Seit diesem Tag vor acht Jahren hatte ich ständig an den Tod denken müssen. Ob ich nicht besser dran wäre, wenn ich starb. Wenn ich nie wieder kommen würde. Weg wäre auf Ewig...
Tränen bildeten sich in meinen Augen, liefen über, überfluteten mein Gesicht, tropften in das weite, tobende Meer unter mir. Verschleierten mir die Sicht...
Ich schaute in die Ferne.
Die Aussicht von der Golden Gate war märchenhaft, dass hätte ich so nie vermutet.
Die goldenrötliche Sonne sank nieder, immer tiefer, mit jedenm Wimpernschlag. Sie berührte fast das Wasser, so schien es, als wolle sie darin untergehen.
Untergehen in dem ewigen, weiten Meer...
Auch die Sonne würde sterben. Ertrinken. Und am nächsten Morgen wiedergeboren werden.
Die Sonne, unsterblich und der hellste Stern, den die Menschheit kannte.
Ich war kein unsterblicher, heller Stern. Ich war Nichts...
Trauer schnürte mir die Kehle zu, unendlich starke Trauer.
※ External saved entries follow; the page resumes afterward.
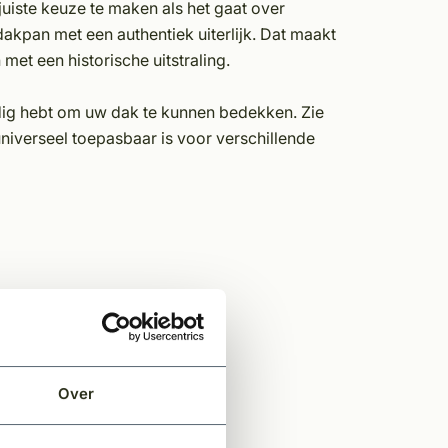
uiste keuze te maken als het gaat over
kpan met een authentiek uiterlijk. Dat maakt
met een historische uitstraling.
odig hebt om uw dak te kunnen bedekken. Zie
universeel toepasbaar is voor verschillende
Over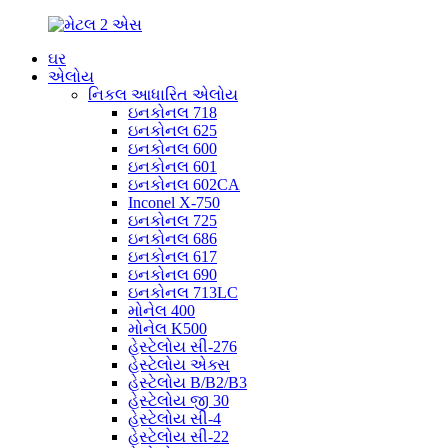
ઘર
એલોય
નિકલ આધારિત એલોય
ઇનકોનલ 718
ઇનકોનલ 625
ઇનકોનલ 600
ઇનકોનલ 601
ઇનકોનલ 602CA
Inconel X-750
ઇનકોનલ 725
ઇનકોનલ 686
ઇનકોનલ 617
ઇનકોનલ 690
ઇનકોનલ 713LC
મોનેલ 400
મોનેલ K500
હેસ્ટેલોય સી-276
હેસ્ટેલોય એક્સ
હેસ્ટેલોય B/B2/B3
હેસ્ટેલોય જી 30
હેસ્ટેલોય સી-4
હેસ્ટેલોય સી-22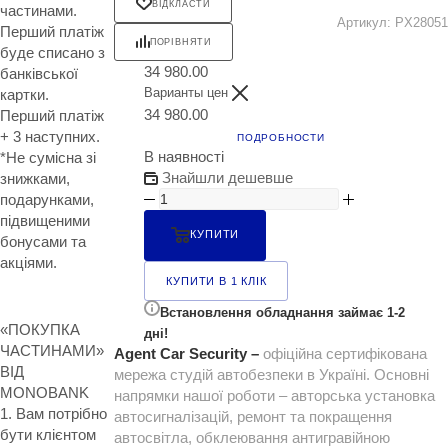
ВІДКЛАСТИ
частинами.
Артикул:
PX28051
Перший платіж
ПОРІВНЯТИ
буде списано з
34 980.00
банківської
Варианты цен
картки.
34 980.00
Перший платіж
+ 3 наступних.
ПОДРОБНОСТИ
В наявності
*Не сумісна зі
Знайшли дешевше
знижками,
подарунками,
підвищеними
КУПИТИ
бонусами та
акціями.
КУПИТИ В 1 КЛІК
Встановлення обладнання займає 1-2
«ПОКУПКА
дні!
ЧАСТИНАМИ»
Agent Car Security –
офіційна сертифікована
ВІД
мережа студій автобезпеки в Україні. Основні
MONOBANK
напрямки нашої роботи – авторська установка
1. Вам потрібно
автосигналізацій, ремонт та покращення
бути клієнтом
автосвітла, обклеювання антигравійною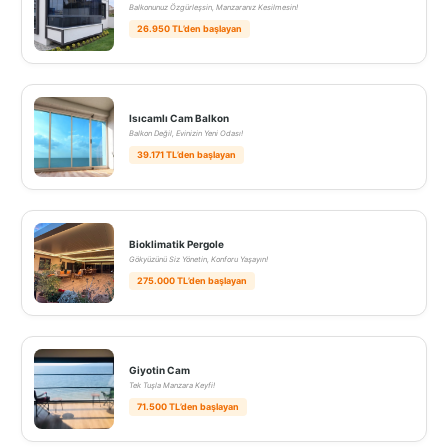
Balkonunuz Özgürleşsin, Manzaranız Kesilmesin!
26.950 TL’den başlayan
Isıcamlı Cam Balkon
Balkon Değil, Evinizin Yeni Odası!
39.171 TL’den başlayan
Bioklimatik Pergole
Gökyüzünü Siz Yönetin, Konforu Yaşayın!
275.000 TL’den başlayan
Giyotin Cam
Tek Tuşla Manzara Keyfi!
71.500 TL’den başlayan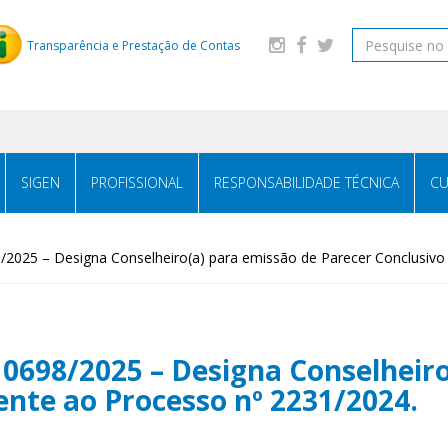
Transparência e Prestação de Contas
SIGEN
PROFISSIONAL
RESPONSABILIDADE TÉCNICA
CU
25 – Designa Conselheiro(a) para emissão de Parecer Conclusivo 
98/2025 – Designa Conselheiro
ente ao Processo nº 2231/2024.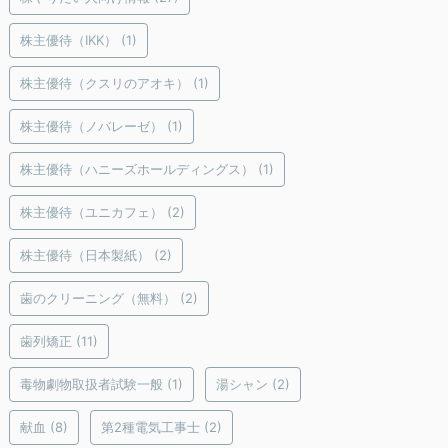
株主優待（IKK）
(1)
株主優待（クスリのアオキ）
(1)
株主優待（ノバレーゼ）
(1)
株主優待（ハニーズホールディングス）
(1)
株主優待（ユニカフェ）
(2)
株主優待（日本製紙）
(2)
歯のクリーニング（無料）
(2)
歯列矯正
(11)
毒物劇物取扱者試験一般
(1)
湯シャン
(2)
献血
(8)
第2種電気工事士
(2)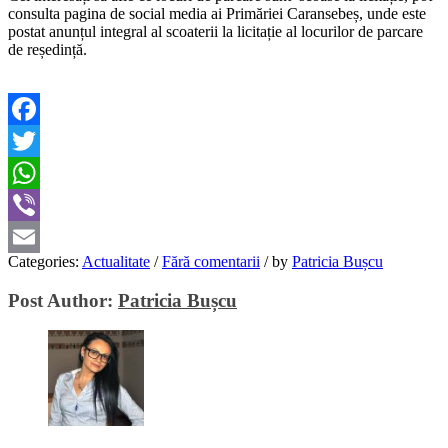
consulta pagina de social media ai Primăriei Caransebeș, unde este
postat anunțul integral al scoaterii la licitație al locurilor de parcare
de reședință.
Facebook
Twitter
WhatsApp
Viber
Categories:
Actualitate
/
Fără comentarii
/
by
Patricia Bușcu
Email
Post Author:
Patricia Bușcu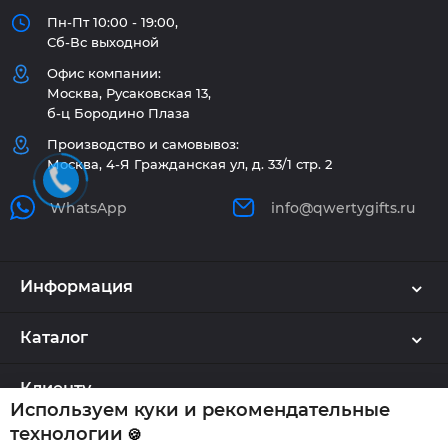
Пн-Пт 10:00 - 19:00,
Сб-Вс выходной
Офис компании:
Москва, Русаковская 13,
б-ц Бородино Плаза
Производство и самовывоз:
Москва, 4-Я Гражданская ул, д. 33/1 стр. 2
WhatsApp
info@qwertygifts.ru
Информация
Каталог
Клиенту
Используем куки и рекомендательные
технологии
🍪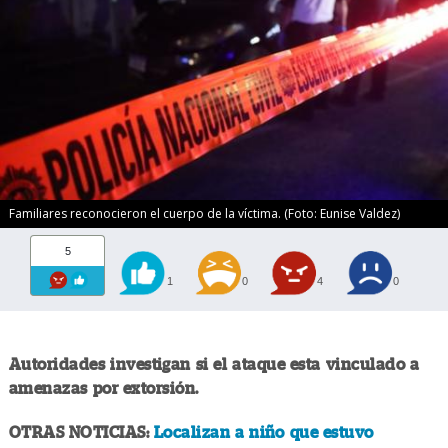
Familiares reconocieron el cuerpo de la víctima. (Foto: Eunise Valdez)
5
1
0
4
0
Autoridades investigan si el ataque esta vinculado a
amenazas por extorsión.
OTRAS NOTICIAS:
Localizan a niño que estuvo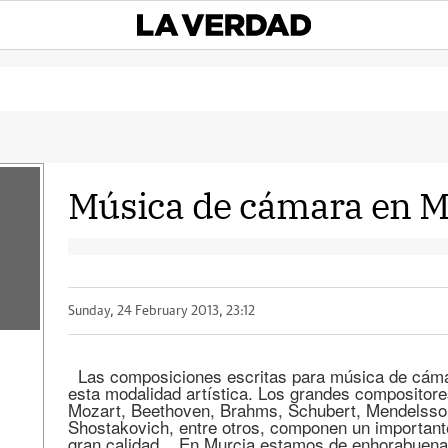
Música de cámara en M
Sunday, 24 February 2013, 23:12
Las composiciones escritas para música de cámar
esta modalidad artística. Los grandes compositor
Mozart, Beethoven, Brahms, Schubert, Mendelsso
Shostakovich, entre otros, componen un importan
gran calidad. En Murcia estamos de enhorabuena. T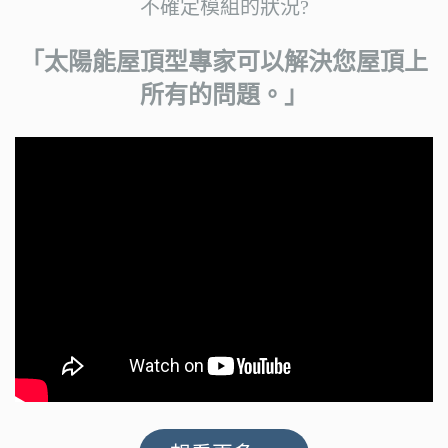
不確定模組的狀況?
「太陽能屋頂型專家可以解決您屋頂上
所有的問題。」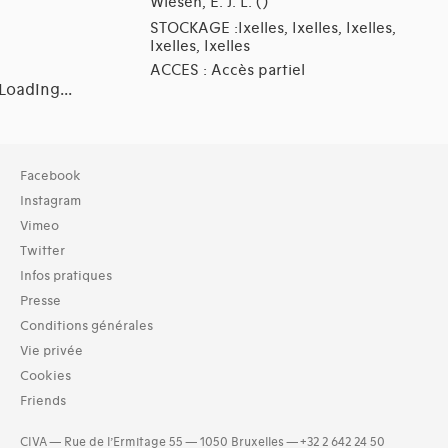
Wiesen, E. J. L. ()
STOCKAGE :Ixelles, Ixelles, Ixelles,
Ixelles, Ixelles
ACCES : Accès partiel
Loading...
Facebook
Instagram
Vimeo
Twitter
Infos pratiques
Presse
Conditions générales
Vie privée
Cookies
Friends
CIVA — Rue de l’Ermitage 55 — 1050 Bruxelles — +32 2 642 24 50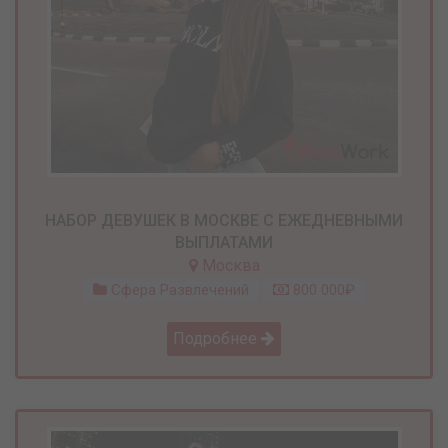
НАБОР ДЕВУШЕК В МОСКВЕ С ЕЖЕДНЕВНЫМИ
ВЫПЛАТАМИ
Москва
Сфера Развлечений
800 000₽
Подробнее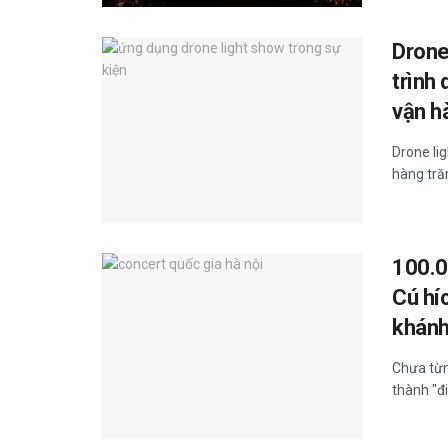
Drone
trình
vận h
Drone li
hàng tră
100.0
Cú hí
khán
Chưa từng
thành "đi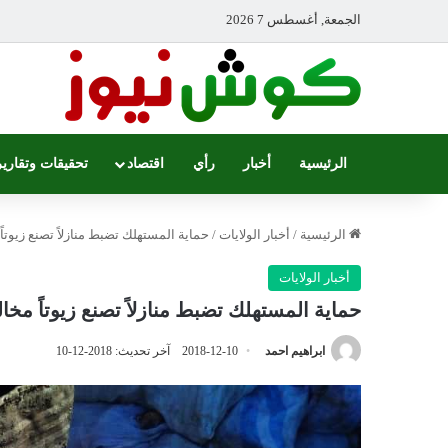
الجمعة, أغسطس 7 2026
الرئيسية
أخبار
رأي
اقتصاد
تحقيقات وتقارير
الرئيسية
/
أخبار الولايات
/
حماية المستهلك تضبط منازلاً تصنع زيوتا
أخبار الولايات
حماية المستهلك تضبط منازلاً تصنع زيوتاً مخ
ابراهيم احمد
2018-12-10
آخر تحديث: 2018-12-10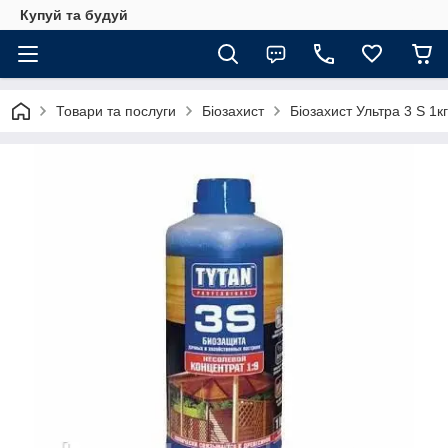
Купуй та будуй
Товари та послуги
Біозахист
Біозахист Ультра 3 S 1кг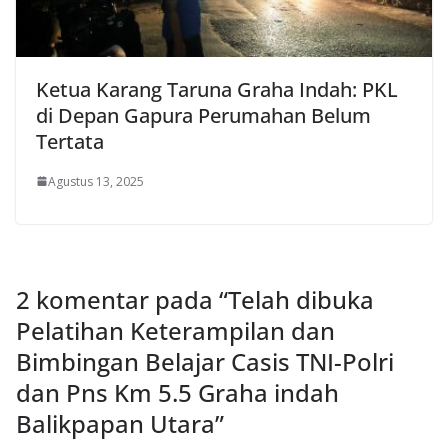
Ketua Karang Taruna Graha Indah: PKL
di Depan Gapura Perumahan Belum
Tertata
Agustus 13, 2025
2 komentar pada “
Telah dibuka
Pelatihan Keterampilan dan
Bimbingan Belajar Casis TNI-Polri
dan Pns Km 5.5 Graha indah
Balikpapan Utara
”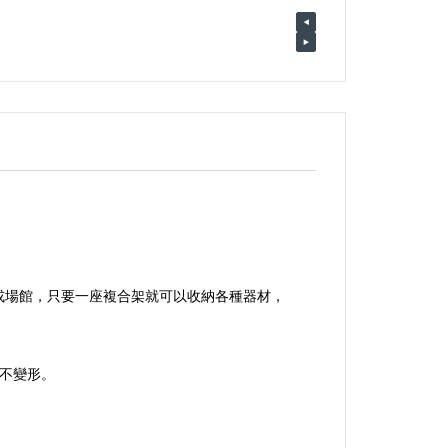
或場館，只要一座複合架就可以收納各種器材，
不變
形。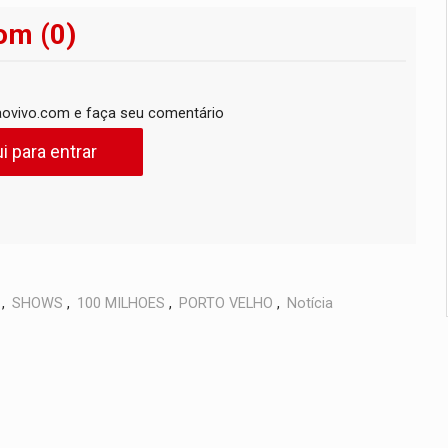
om (0)
ovivo.com e faça seu comentário
i para entrar
,
SHOWS
,
100 MILHOES
,
PORTO VELHO
,
Notícia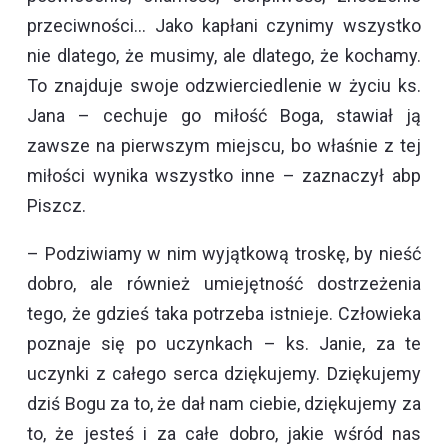
przeciwności… Jako kapłani czynimy wszystko
nie dlatego, że musimy, ale dlatego, że kochamy.
To znajduje swoje odzwierciedlenie w życiu ks.
Jana – cechuje go miłość Boga, stawiał ją
zawsze na pierwszym miejscu, bo właśnie z tej
miłości wynika wszystko inne – zaznaczył abp
Piszcz.
– Podziwiamy w nim wyjątkową troskę, by nieść
dobro, ale również umiejętność dostrzeżenia
tego, że gdzieś taka potrzeba istnieje. Człowieka
poznaje się po uczynkach – ks. Janie, za te
uczynki z całego serca dziękujemy. Dziękujemy
dziś Bogu za to, że dał nam ciebie, dziękujemy za
to, że jesteś i za całe dobro, jakie wśród nas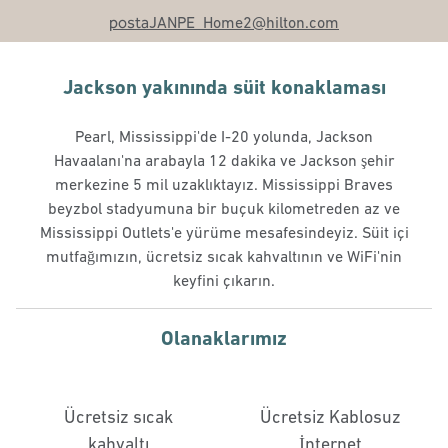
posta
JANPE_Home2
@hilton.com
Jackson yakınında süit konaklaması
Pearl, Mississippi'de I-20 yolunda, Jackson
Havaalanı'na arabayla 12 dakika ve Jackson şehir
merkezine 5 mil uzaklıktayız. Mississippi Braves
beyzbol stadyumuna bir buçuk kilometreden az ve
Mississippi Outlets'e yürüme mesafesindeyiz. Süit içi
mutfağımızın, ücretsiz sıcak kahvaltının ve WiFi'nin
keyfini çıkarın.
Olanaklarımız
Ücretsiz sıcak
Ücretsiz Kablosuz
kahvaltı
İnternet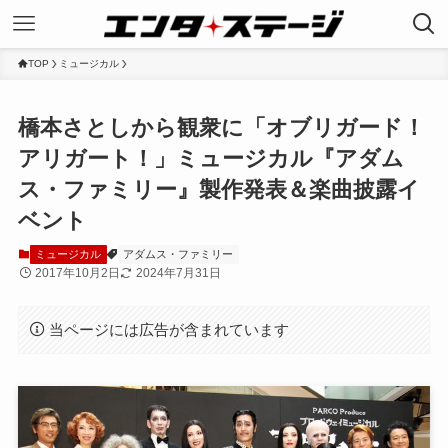
TOP
ミュージカル
橋本さとしから観衆に「オブリガード！
アリガート！」ミュージカル『アダム
ス・ファミリー』製作発表＆楽曲披露イ
ベント
ミュージカル
アダムス・ファミリー
2017年10月2日
2024年7月31日
当ページには広告が含まれています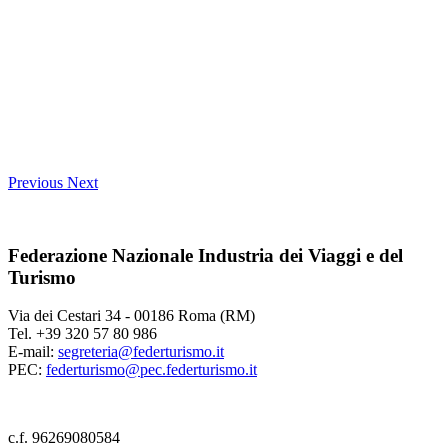
Previous
Next
Federazione Nazionale Industria dei Viaggi e del
Turismo
Via dei Cestari 34 - 00186 Roma (RM)
Tel. +39 320 57 80 986
E-mail:
segreteria@federturismo.it
PEC:
federturismo@pec.federturismo.it
c.f. 96269080584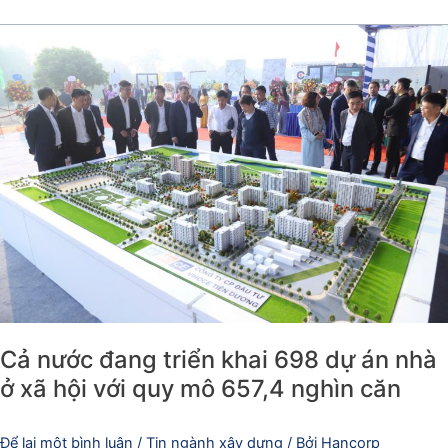
Cả
nước
đang
triển
khai
698
dự
án
nhà
ở
xã
hội
với
quy
Cả nước đang triển khai 698 dự án nhà
mô
ở xã hội với quy mô 657,4 nghìn căn
657,4
nghìn
Để lại một bình luận
/
Tin ngành xây dựng
/ Bởi
Hancorp
căn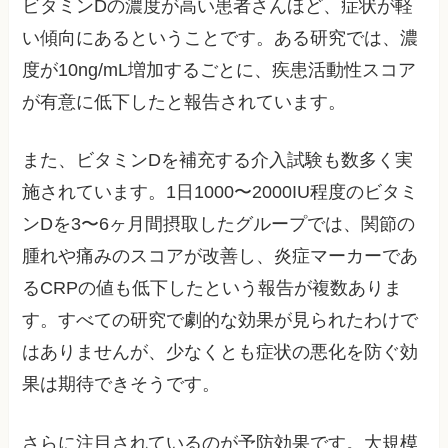
ビタミンDの濃度が高い患者さんほど、症状が軽
い傾向にあるということです。ある研究では、濃
度が10ng/mL増加するごとに、疾患活動性スコア
が有意に低下したと報告されています。
また、ビタミンDを補充する介入試験も数多く実
施されています。1日1000〜2000IU程度のビタミ
ンDを3〜6ヶ月間摂取したグループでは、関節の
腫れや痛みのスコアが改善し、炎症マーカーであ
るCRPの値も低下したという報告が複数ありま
す。すべての研究で劇的な効果が見られたわけで
はありませんが、少なくとも症状の悪化を防ぐ効
果は期待できそうです。
さらに注目されているのが予防効果です。大規模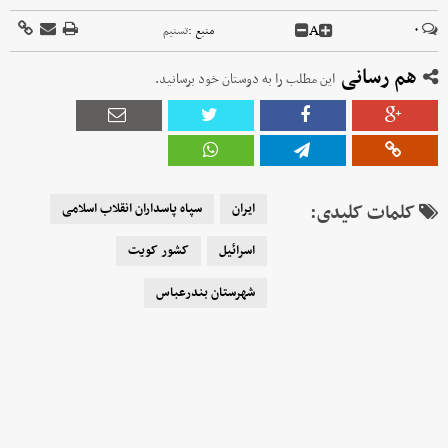
A
۰
منبع :
تسنیم
هم رسانی
این مطلب را به دوستان خود برسانید.
کلمات کلیدی:
ایران
سپاه پاسداران انقلاب اسلامی
اسرائیل
کشور کویت
شهرستان بندرعباس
Schluchzer kamen mir über die zitternden Lippen, immer wieder.
Der wunderschöne, atemberaubende Sonnenuntergang machte mich verzweifelt, bereitete mir Kummer, stimmte mich noch trauriger...
Strähnen wurden mir vom Winde ins feuchte Gesicht geweht, meine Haare züngelten und tanzten um mein Gesicht wie Feuer.
Unter mir tosten und rauschten die Wellen, überschlugen sich, rollten meterweit, verschwanden. Immer und immer wieder, neu. Golden und rot lang das Licht der Sonne auf ihnen, lies sie schimmern und glänzen, so verführerisch, als riefen sie nach mir.
Und was war das? Bildete ich mir das nur ein oder hörte ich eine Melodie? Eine wunderbare, traurige Melodie?
Eine Flöte... Sie hatte einen wunderschönen Klang.
Ich blickte in den Himmel, breite meine Arme aus, schloss die Augen.
Kühler Wind schlug mir entgegen, lies mein dünnes Sommerkleid gegen meine Beine flattern.
Ich roch den süßen Meeresduft, eine Mischung aus Algen, Wasser, Salz...
Meine Tränen wurden nach hinten über meine Wangen gezogen, und dort, wo die nassen Spuren waren, bildete sich schon bald eine hauchdünne, feine Schicht Salzkruste.
Tränen waren Salzwasser.
Mein linker Fuß tappte einen Zentimeter weiter nach vorne.
Sollte ich springen? Jetzt?
Oder traute ich mich doch nicht?
Würde mich vielleicht noch Schönes in meinem Leben erwarten?
Gab es einen Hoffnungsschimmer? Einen winzig kleinen?
Ich könnte abhauen. Vor meinem Vater fliehen.
Sicherlich würden sich die Zeiten auch für mich ändern. Alles würde gut werden. Ich würde wegziehen, weit, weit weg. Und mein Glück finden.
Ja, so musste es sein. Ein Lächeln umspielte meine Lippen.
Natürlich würde alles gut werden.
Und wenn nicht... Dann würde die Brücke noch genau hier sein, wo sie jetzt auch noch war. Brücken gab es viele.
Eine geschockte Frauenstimme ertönte. Doch ehe ich verstehen konnte, was sie schrie, war sie auch schon wieder verschwunden. Hier würde niemand anhalten, um ein verrücktes, sechzehnjähriges Mädchen zu retten. Sich dabei möglicherweise selbst noch umbringen...
Ich hatte meine Entscheidung getroffen. Ich würde es nicht tun. Noch nicht...
Vorsichtig wollte ich meinen Fuß wieder auf den Boden setzen.
In diesem Moment kam eine starke Windböe. Ausgerechnet in diesem einen, kleinen Moment...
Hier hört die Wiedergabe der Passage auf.